Fractal Antenna Systems will issue fundamental patent on unidirectional antennas that replace existing applications with smaller, more versatile and visually pleasing options and form factors.
The first “metablade” antenna produc is a wideband antenna for public safety needs. Additional rollout of SCADA, Wi-Fi, 5G, and other applications commence in the fall. The metablade antennas are exclusively offered and sold through Fractal.
The new fractal metamaterial technology offers a superior alternative to Yagi-Uda antennas. Resembling a fishbone, Yagis are among the most used of antenna designs because they produce high gain directional coverage with only one electrical connection point. But Yagis suffer from long, stretched form factors that make them susceptible to wind load, environment, and a lack of aesthetic appeal.

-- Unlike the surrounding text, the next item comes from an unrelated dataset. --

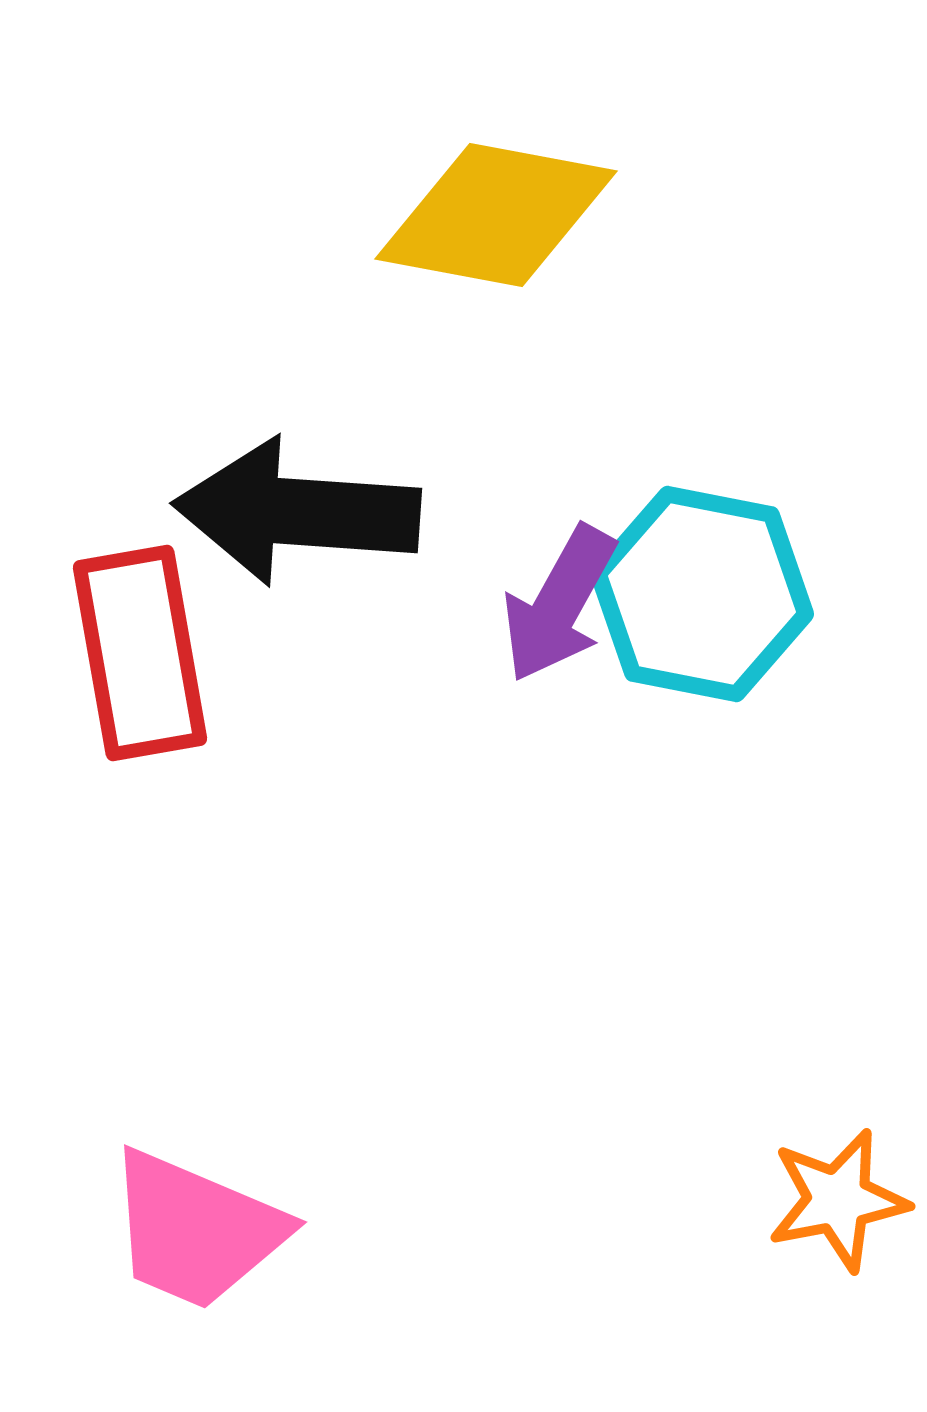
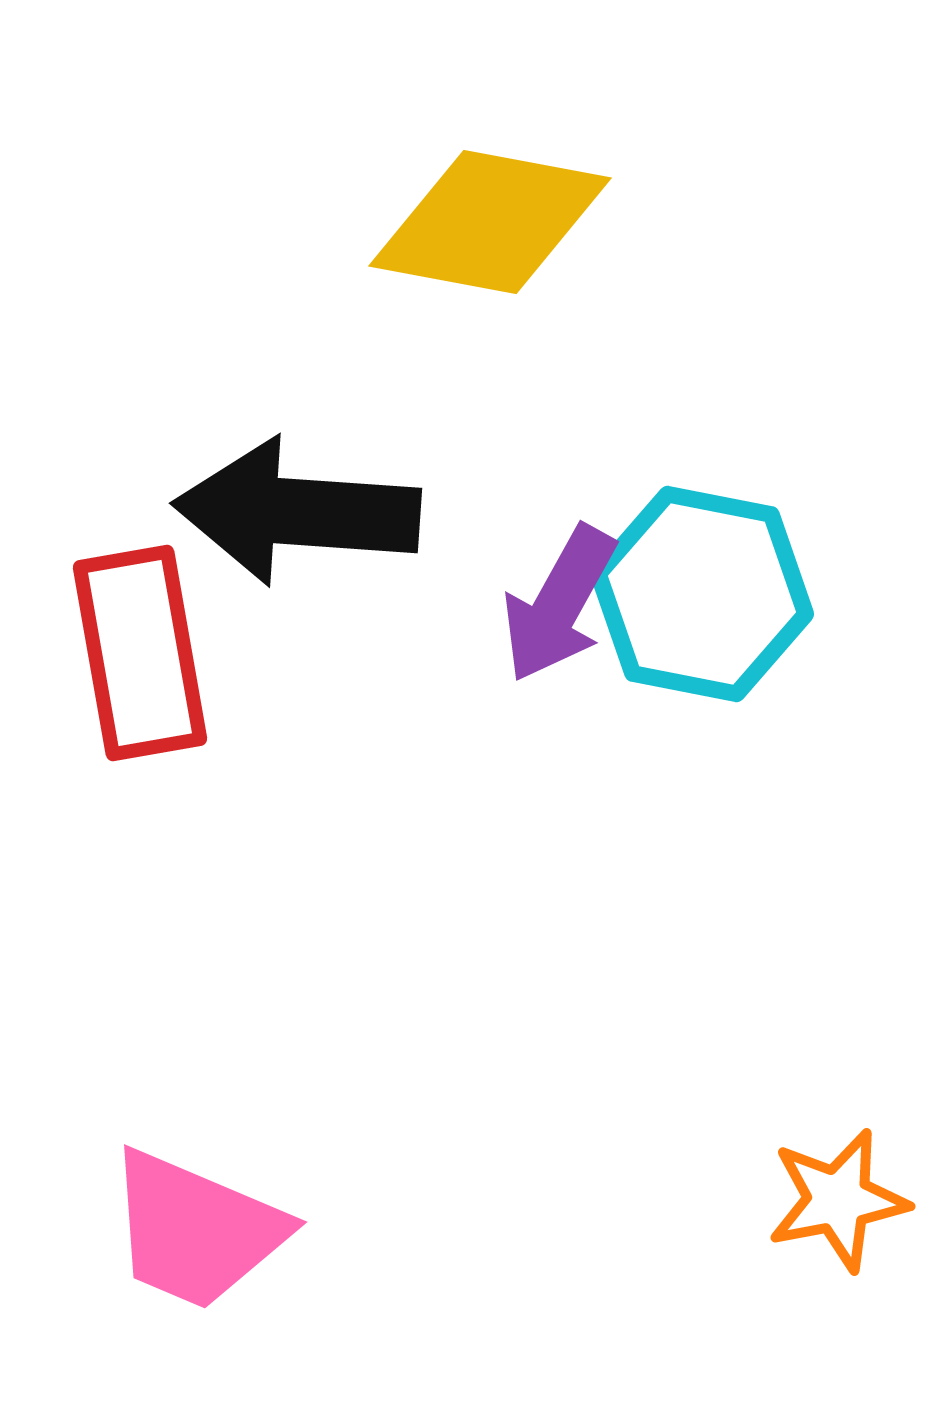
yellow diamond: moved 6 px left, 7 px down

A difference that can be found in the metablade antennas is they are not locked into a fishbone arrangement. Notes co-inventor Nathan Cohen: “the gain doesn’t need the elongated sideways arrangement of the Yagi. Metablade antennas can be a smaller, vertically-oriented structure with the same or better performance than the Yagi. A metablade antenna looks more like the mounting bracket for an antenna rather than the antenna itself.”
For more than two decades, Fractal has explored, developed, and invented fractal-based electromagnetic technology, using size-shrunk fractal resonators/fractal antennas with a broad and or multiband advantage. Fractals have self-similar structure on a variety of size scales. Close-packing of the fractals makes this a metamaterial, producing a unique composite: a ‘fractal metamaterial,’ that enables wave bending, gain, and control in ways previously not attained. For example, fractal metamaterials made possible the firm’s invention of the invisibility cloak, for which it now holds the patent portfolio for virtually all aspects and uses.
Fractal inventors found that fractal metamaterials, with their ability for wideband evanescence and surface waves, could produce parasitic antennas that were highly directional and far smaller in form factor than Yagis. From VHF to frequencies encompassing Wi-Fi and even 5G, the new metablade antennas can be drop replacements for their Yagi counterparts, while their smaller size lets them be used in situations where Yagis cannot.